For most of us, our retirement dreams are filled with time for enjoyment after decades of hard work. But for an increasing number of older couples, retirement is bringing something completely unexpected: divorce.
With their adult children gone and an empty nest at home, some retirees decide they no longer want to be married. Or, facing 20 or 30 years in the second season of their lives, some couples decide they’d rather not spend it with spouses they no longer have anything in common with. That’s why, at a time when divorce is becoming less common for younger adults, so-called ‘gray divorce’ is on a dramatic rise. According to a 2017 report by the Pew Research Center, the divorce rate among U.S. adults age 50 and older has roughly doubled since the 1990s. For people 65 and older, the divorce rate has tripled since 1990, and it continues to climb each year.
Divorce at any age has serious consequences. It can create emotional instability, but it can also cause serious financial damage for both spouses. Whatever money the couple has in savings, pensions, 401(k) plans, and other sources of retirement income will usually need to be divided. Newly single retirees may find themselves with a new set of expenses, such as rent and health care insurance. And while older divorcers like baby boomers aren’t typically involved in lengthy child custody battles, they have less time to rebuild their nest egg. This profound impact on retirement funds often forces people to readjust their plans and their standard of living. If a gray divorce is on the horizon, here are some helpful pointers for handling your assets so you can keep your retirement dreams alive and well.

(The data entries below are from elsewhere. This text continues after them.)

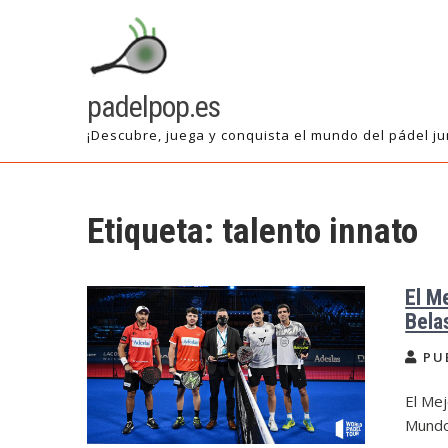
Saltar
al
contenido
padelpop.es
¡Descubre, juega y conquista el mundo del pádel ju
Etiqueta:
talento innato
El M
Bela
PU
El Mej
Mundo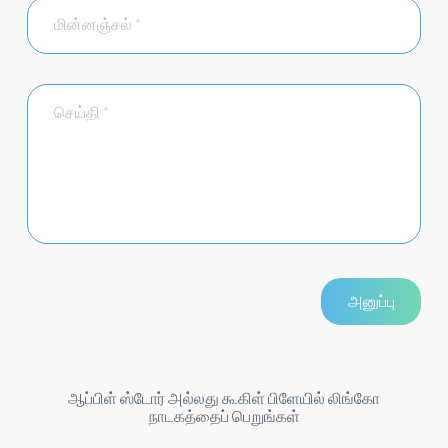
ஆப்பிள் ஸ்டோர் அல்லது கூகிள் பிளேயில் லிங்கோ
நாடகத்தைப் பெறுங்கள்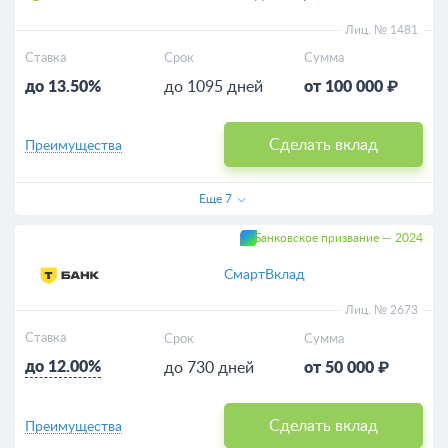
Лиц. № 1481
Ставка
Срок
Сумма
до 13.50%
до 1095 дней
от 100 000 ₽
Сделать вклад
Преимущества
Еще
7
Банковское призвание — 2024
СмартВклад
Лиц. № 2673
Ставка
Срок
Сумма
до 12.00%
до 730 дней
от 50 000 ₽
Сделать вклад
Преимущества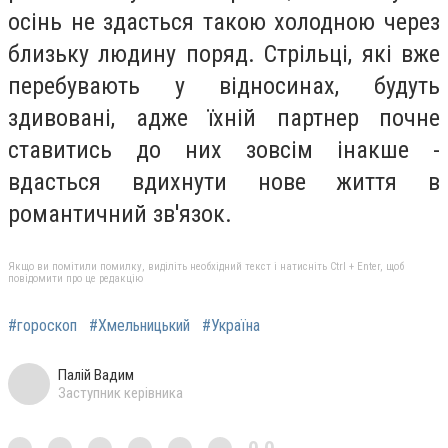
осінь не здасться такою холодною через
близьку людину поряд. Стрільці, які вже
перебувають у відносинах, будуть
здивовані, адже їхній партнер почне
ставитись до них зовсім інакше -
вдасться вдихнути нове життя в
романтичний зв'язок.
Якщо ви помітили помилку, виділіть необхідний текст і натисніть Ctrl + Enter, щоб
повідомити про це редакцію
#гороскоп
#Хмельницький
#Україна
Палій Вадим
Заступник керівника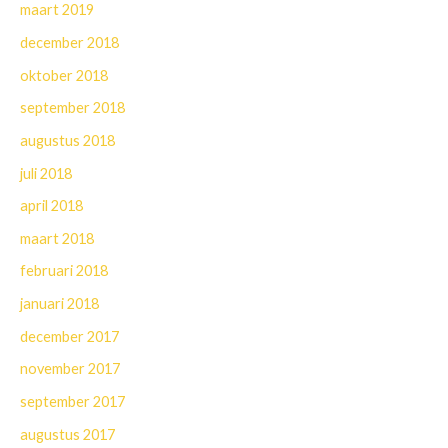
maart 2019
december 2018
oktober 2018
september 2018
augustus 2018
juli 2018
april 2018
maart 2018
februari 2018
januari 2018
december 2017
november 2017
september 2017
augustus 2017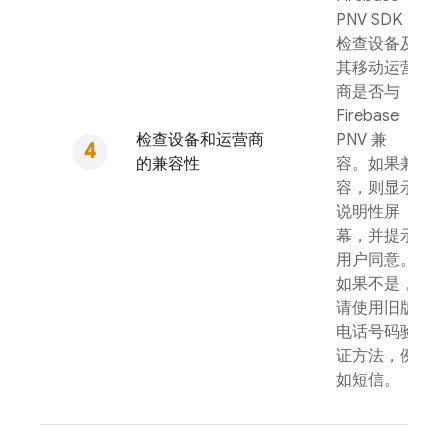
PNV
SDK
检查设备及
其移动运营
商是否与
Firebase
检查设备和运营商
PNV
兼
的兼容性
容。如果兼
容，则显示
说明性屏
幕，并提示
用户同意。
如果不是，
请使用旧版
电话号码验
证方法，例
如短信。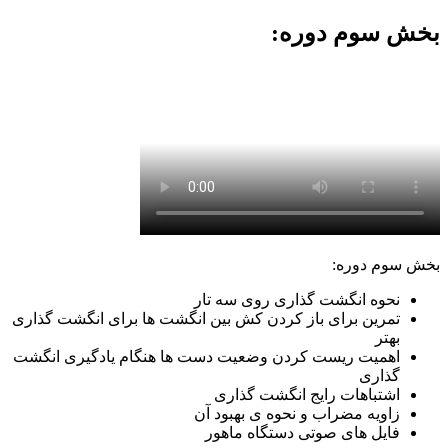
بخش سوم دوره:
بخش سوم دوره:
نحوه انگشت گذاری روی سه تار
تمرین برای باز کردن کش بین انگشت ها برای انگشت گذاری
بهتر
اهمیت ریست کردن وضعیت دست ها هنگام یادگیری انگشت
گذاری
اشتباهات رایج انگشت گذاری
زاویه مضراب و نحوه ی بهبود آن
فایل های صوتی دستگاه ماهور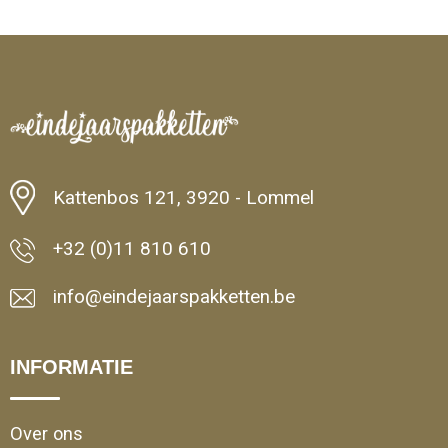
Kattenbos 121, 3920 - Lommel
+32 (0)11 810 610
info@eindejaarspakketten.be
INFORMATIE
Over ons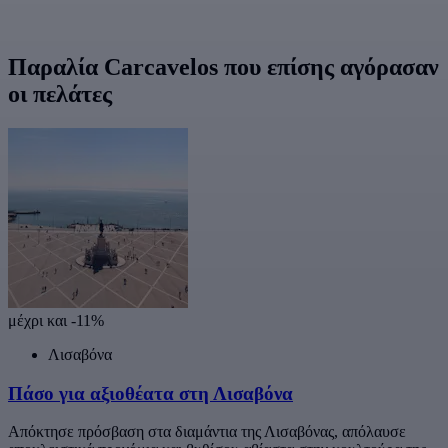
Παραλία Carcavelos που επίσης αγόρασαν
οι πελάτες
μέχρι και -11%
Λισαβόνα
Πάσο για αξιοθέατα στη Λισαβόνα
Απόκτησε πρόσβαση στα διαμάντια της Λισαβόνας, απόλαυσε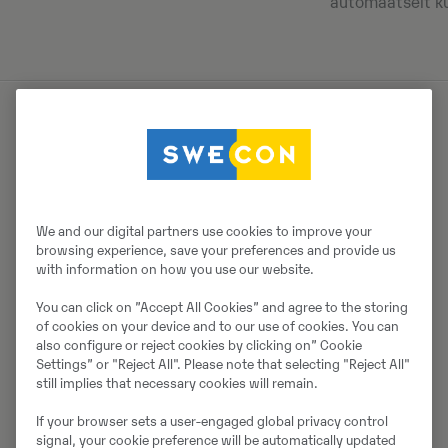
automaatselt kui
Ületamatu jõudlus maastikul
Volvo liigendkallur pakub oma klassis ületamatut
jõudlust maastikul funktsioonidega, nagu ennast
We and our digital partners use cookies to improve your
tõestanud Volvo ülekandeseade, automaatsed
browsing experience, save your preferences and provide us
with information on how you use our website.
veokombinatsioonid (sh 100% diferentsiaalilukud),
maastikupöördvanker ja hüdromehaaniline
You can click on ”Accept All Cookies” and agree to the storing
roolimehhanism, mis tagab parima veojõu, stabiilsuse
of cookies on your device and to our use of cookies. You can
ja täppisjuhtimise. Volvo Dynamic Drive,
also configure or reject cookies by clicking on” Cookie
Settings” or "Reject All". Please note that selecting "Reject All"
töötingimustega kohanev dünaamiline ja ennetav
still implies that necessary cookies will remain.
käiguvalik, tagab suurema mugavuse ning
kütusesäästu.
If your browser sets a user-engaged global privacy control
signal, your cookie preference will be automatically updated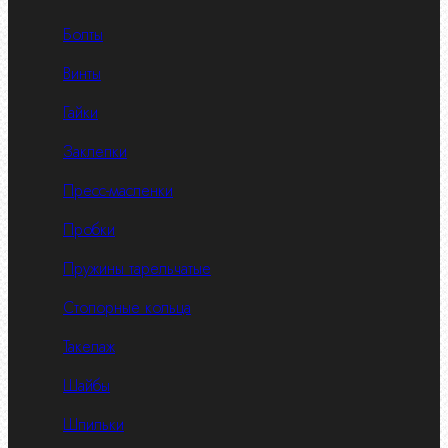
Болты
Винты
Гайки
Заклепки
Пресс-масленки
Пробки
Пружины тарельчатые
Стопорные кольца
Такелаж
Шайбы
Шпильки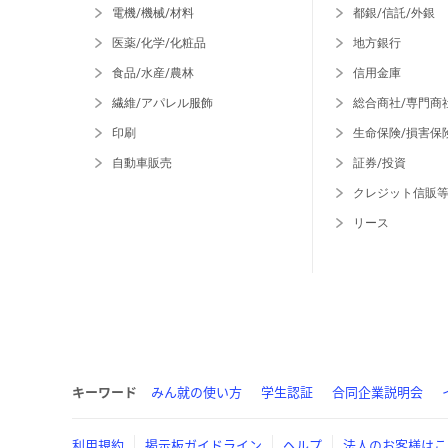
電機/機械/材料
都銀/信託/外銀
医薬/化学/化粧品
地方銀行
食品/水産/農林
信用金庫
繊維/アパレル服飾
総合商社/専門商
印刷
生命保険/損害保
自動車販売
証券/投資
クレジット信販
リース
キーワード
みん就の使い方
学生認証
合同企業説明会
利用規約
掲示板ガイドライン
ヘルプ
法人のお客様はこ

Meet with a financial advisor before you do any negotiating. While most people who are considering divorce think about contacting a lawyer right away, a financial advisor can help determine how to best meet your financial and retirement goals given the changes you’ll be facing. Seize this process as an opportunity to get what you really want in your post-divorce life. Perhaps you wanted to live in a warmer climate and your ex didn’t. Maybe you had different ideas about how you handled risk and investments. Be sure to meet with your advisor before, during and after your settlement negotiations to determine how best to put your new financial plan into action.
Keep your current and future tax consequences in mind. It’s critical to understand what you have in pre-tax and after-tax assets and how they’ll affect what you’re going to owe Uncle Sam in the long term. Once you’re unmarried or legally separated from your spouse, you’ll be filing as single. That means your standard deduction will be cut in half and you may end up in a higher tax bracket. If it looks as if your retirement income will push you into a higher tax bracket in the future, talk to your financial professional about what you can do now to lower your tax burden later.
Take steps to make the most of every penny of your retirement income. Social Security benefits aren’t considered community property, but you will have to make some decisions about how you’ll file when you’re divorced. If your marriage lasted 10 years or longer, you still can receive benefits on your ex-spouse’s record if you’re unmarried, age 62 or older, and your Social Security benefit is less than your ex-spouse’s. But there are rules for when you can file and how much you’ll get, so be sure to discuss it with your financial advisor first.
Catch-up contributions to your tax-favored retirement accounts can also help you fill the gap between what funds you have and what you’ll need. If you’re 50 or older, talk to your advisor about what it would take to build up your retirement accounts.